On aura beau nous expliquer, dans les états-majors de beaucoup de centrales syndicales, avec de grands moulinets de bras, que la solution est ailleurs, que la transition énergétique peut être une issue gagnantgagnant car elle crée de l’emploi et qu’il n’y a pas de nécessaire contradiction entre environnement et emploi… les pragmatiques et les lucides répondent que, dans l’urgence de la destruction des postes, les syndicats se rangent souvent du côté des industriels pollueurs. C’est-à-dire qu’ils cèdent à ce que l’on appelle le “chantage à l’emploi”. La pratique est courante.
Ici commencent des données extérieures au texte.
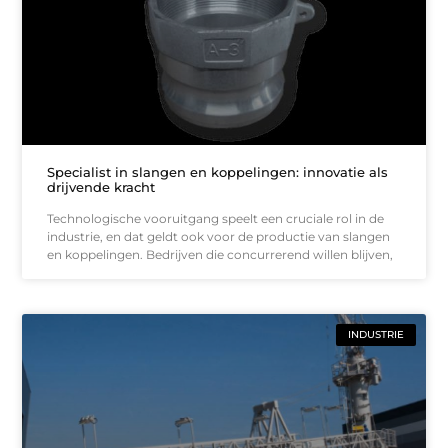
Specialist in slangen en koppelingen: innovatie als
drijvende kracht
Technologische vooruitgang speelt een cruciale rol in de
industrie, en dat geldt ook voor de productie van slangen
en koppelingen. Bedrijven die concurrerend willen blijven,
INDUSTRIE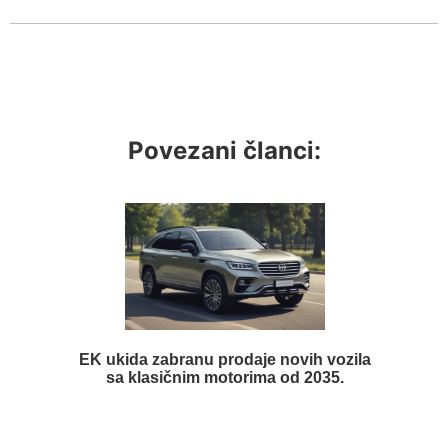
Povezani članci:
EK ukida zabranu prodaje novih vozila
sa klasičnim motorima od 2035.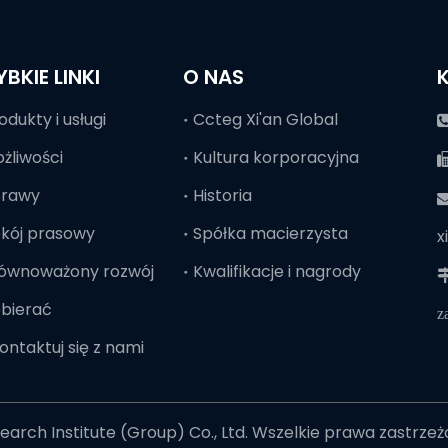
YBKIE LINKI
O NAS
odukty i usługi
Ccteg Xi'an Global
żliwości
Kultura korporacyjna
prawy
Historia

kój prasowy
Spółka macierzysta
x
ównoważony rozwój
Kwalifikacje i nagrody

bierać
z
ontaktuj się z nami
arch Institute (Group) Co., Ltd. Wszelkie prawa zastrze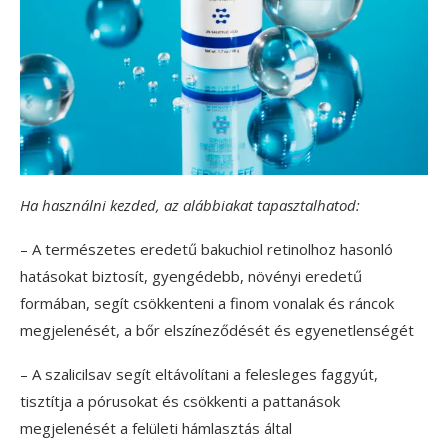
Ha használni kezded, az alábbiakat tapasztalhatod:
– A természetes eredetű bakuchiol retinolhoz hasonló
hatásokat biztosít, gyengédebb, növényi eredetű
formában, segít csökkenteni a finom vonalak és ráncok
megjelenését, a bőr elszíneződését és egyenetlenségét
– A szalicilsav segít eltávolítani a felesleges faggyút,
tisztítja a pórusokat és csökkenti a pattanások
megjelenését a felületi hámlasztás által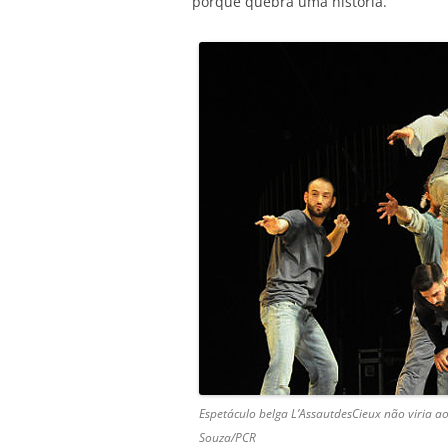
porque quebra uma história.
Espetáculo belga L’AssautdesCieux não viria ao
Souza/PCR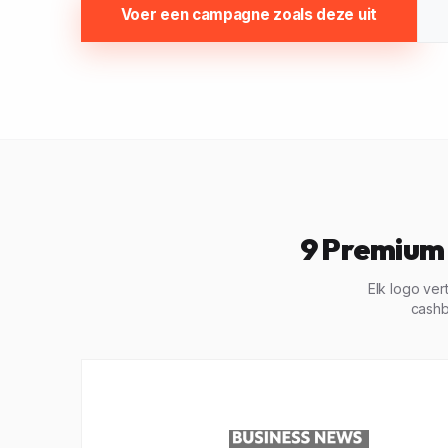
Voer een campagne zoals deze uit
9 Premium 
Elk logo ve
cashb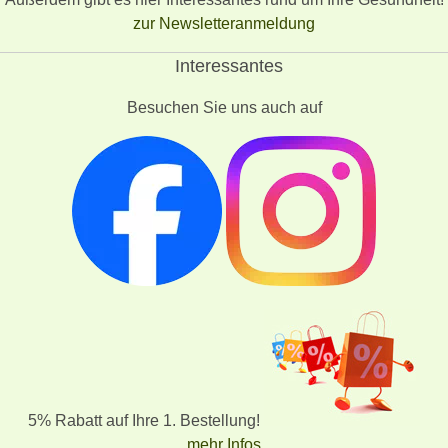
zur Newsletteranmeldung
Interessantes
Besuchen Sie uns auch auf
5% Rabatt auf Ihre 1. Bestellung!
mehr Infos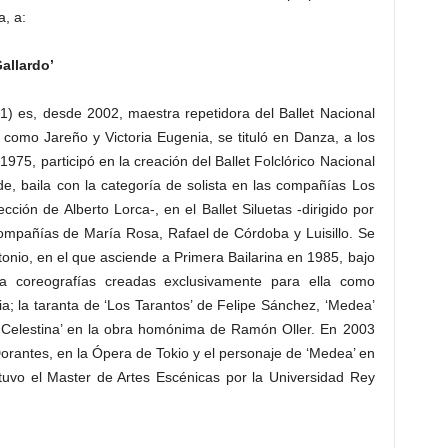
a, a:
allardo’
61) es, desde 2002, maestra repetidora del Ballet Nacional
como Jareño y Victoria Eugenia, se tituló en Danza, a los
975, participó en la creación del Ballet Folclórico Nacional
de, baila con la categoría de solista en las compañías Los
ección de Alberto Lorca-, en el Ballet Siluetas -dirigido por
Compañías de María Rosa, Rafael de Córdoba y Luisillo. Se
tonio, en el que asciende a Primera Bailarina en 1985, bajo
na coreografías creadas exclusivamente para ella como
a; la taranta de ‘Los Tarantos’ de Felipe Sánchez, ‘Medea’
 Celestina’ en la obra homónima de Ramón Oller. En 2003
 Dorantes, en la Ópera de Tokio y el personaje de ‘Medea’ en
tuvo el Master de Artes Escénicas por la Universidad Rey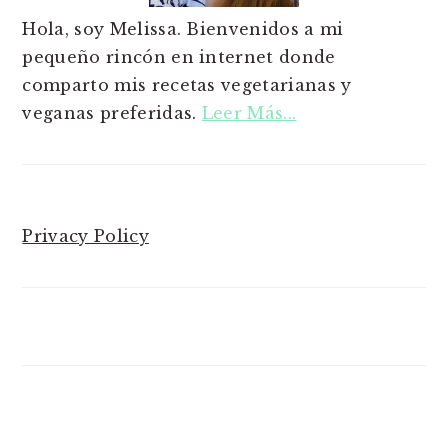
Hola, soy Melissa. Bienvenidos a mi
pequeño rincón en internet donde
comparto mis recetas vegetarianas y
veganas preferidas.
Leer Más...
Privacy Policy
Et bien connue des lobbyistes. Au point même d’en devenir une stratégie pour le patronat. Consultant dans un grand cabinet d’expertises

et de lobbying pro-pesticides, Hervé1, la quarantaine – qui a signé une clause de confidentialité – décrit : « Ce qu’il faut, avec les syndicats, c’est les mettre dans des situations d’arbitrage binaire ». Parce qu’alors, le résultat est toujours le même : ils se rangent derrière la raison de l’emploi. Et ensuite, pas de quartier pour leurs contradicteurs : les lobbyistes dégainent leurs argumentaires tout écrits à destination du gouvernement, des parlementaires de tout bord et des élus locaux, leurs propositions voire leurs projets de loi clef-en-main, leurs amendements avec ces fameux déplacements de virgules qui changent tout. « Un rouleau-compresseur tout prêt pour défendre les entreprises les pires du monde. Et pouvoir citer les syndicats pour appuyer nos demandes, c’est du pain bénit pour nous. » LA CGT COMME ALLIÉE

Pour exemple, il cite l’usine Altéo près de Gardanne, commune des Bouches-du-Rhône. Petit rappel : en 2014, l’entreprise devient un parangon de la lutte contre la pollution industrielle. Les rejets massifs de produits toxiques par l’usine ont suscité à l’époque une vague d’indignation dans l’opinion publique, jusqu’à obtenir l’intervention de la ministre de l’Environnement, de l’Énergie et de la Mer, Ségolène Royal, qui la fit fermer. Mais c’était sans compter la réaction immédiate du premier ministre Manuel Valls qui court-circuita sa ministre et fit annuler le décret pour permettre à l’usine de continuer son activité. Et de sauvegarder les emplois. 1. Celui-ci souhaitant préserver son anonymat, le prénom de notre interlocuteur a été changé.